鱗楼は、大正初期に鮮魚店として創業したと伝わっています。
ただ、大正時代にはすでに三代目を数えており、創業は明治期にさかのぼる可能性があります。
当時はまだ法事や葬儀を自宅で行い、ご近所の方々が料理を作ってふるまうのが一般的でした。鱗楼はその料理を出前するところから始まり、やがて当館に集まって法事や慶事、宴会を行うようになりました。
この流れは今も続いており、出前料理や館内でのお食事を通じて、地域の節目に寄り添っています。
さらに四国八十八ヶ所霊場第16番・観音寺と第17番・井戸寺の近くという立地から、巡礼の方々やビジネスで訪れる方の宿としても親しまれてきました。

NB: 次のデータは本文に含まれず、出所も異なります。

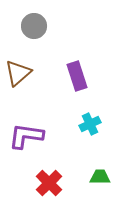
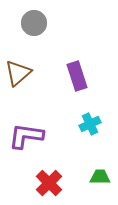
gray circle: moved 3 px up
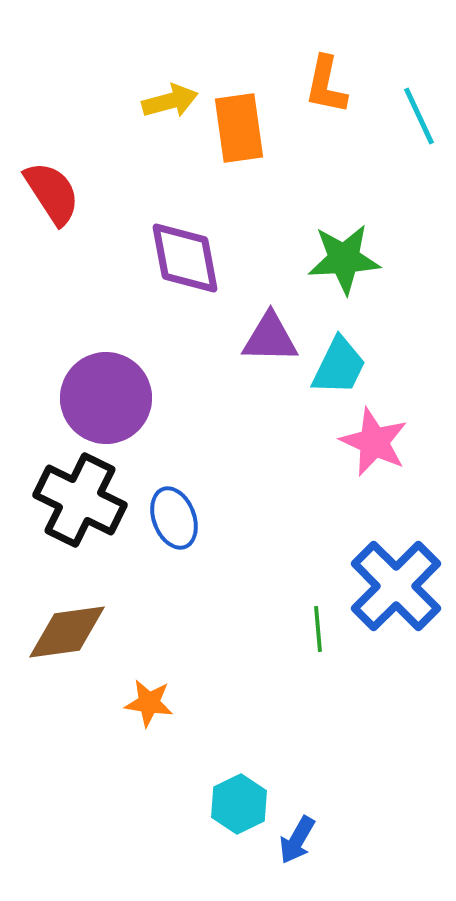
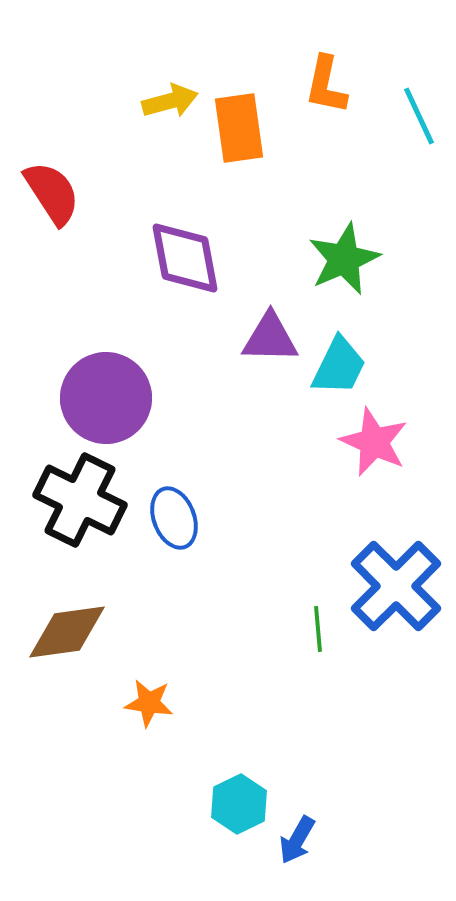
green star: rotated 20 degrees counterclockwise
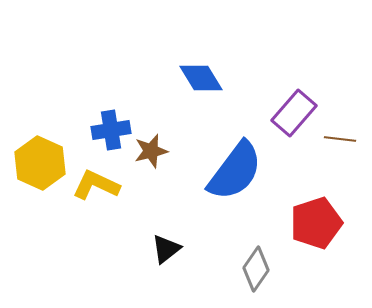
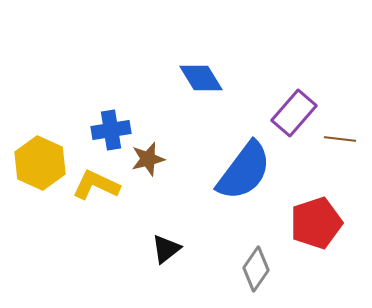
brown star: moved 3 px left, 8 px down
blue semicircle: moved 9 px right
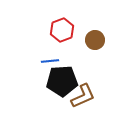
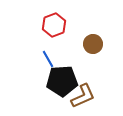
red hexagon: moved 8 px left, 5 px up
brown circle: moved 2 px left, 4 px down
blue line: moved 2 px left, 2 px up; rotated 66 degrees clockwise
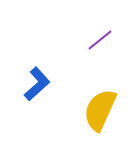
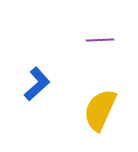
purple line: rotated 36 degrees clockwise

現在は五代目を中心に、調理師免許を持つ家族で切り盛りしています。
旬の食材を活かした献立は日々少しずつ変わり、連泊のお客様にも毎日異なる料理をご用意しています。
四国八十八ヶ所霊場を巡拝されるお遍路さんや、阿波おどりの時期には海外からのお客様にも多くご利用いただき、地元の方々には法事・慶事の宴会や仕出し料理(松花堂弁当など)でもご愛顧いただいています。
鱗楼はこれからも「旅の宿」と「地域の食の場」という二つの顔を大切にしながら、心温まる料理とやすらぎを提供してまいります。